→ Activity: Skip the images and return the records below exactly.
* * * * * * *
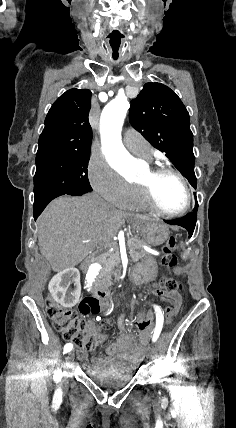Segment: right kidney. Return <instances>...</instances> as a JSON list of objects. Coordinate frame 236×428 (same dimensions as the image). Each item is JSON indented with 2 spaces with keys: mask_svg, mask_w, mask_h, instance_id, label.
Here are the masks:
<instances>
[{
  "mask_svg": "<svg viewBox=\"0 0 236 428\" xmlns=\"http://www.w3.org/2000/svg\"><path fill=\"white\" fill-rule=\"evenodd\" d=\"M67 278H76L72 280L75 283H66ZM80 274L79 270L60 269L59 272L55 273V277H52L49 284V290L53 293V300L58 305L64 306V308H72L79 300L81 288H80ZM71 282V280H70ZM55 286V288H53Z\"/></svg>",
  "mask_w": 236,
  "mask_h": 428,
  "instance_id": "obj_1",
  "label": "right kidney"
}]
</instances>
* * * * * * *
→ Task response:
Segment: right kidney. Return <instances>...</instances> as a JSON list of objects. Coordinate frame 236×428 (same dimensions as the image). Each item is JSON indented with 2 spaces with keys: mask_svg, mask_w, mask_h, instance_id, label.
Here are the masks:
<instances>
[{
  "mask_svg": "<svg viewBox=\"0 0 236 428\" xmlns=\"http://www.w3.org/2000/svg\"><path fill=\"white\" fill-rule=\"evenodd\" d=\"M67 278H76L72 280L75 283H66ZM80 274L79 270L60 269L59 272L55 273V277H52L49 284V290L53 293V300L58 305L64 306V308H72L79 300L81 288H80ZM71 282V280H70ZM55 286V288H53Z\"/></svg>",
  "mask_w": 236,
  "mask_h": 428,
  "instance_id": "obj_1",
  "label": "right kidney"
}]
</instances>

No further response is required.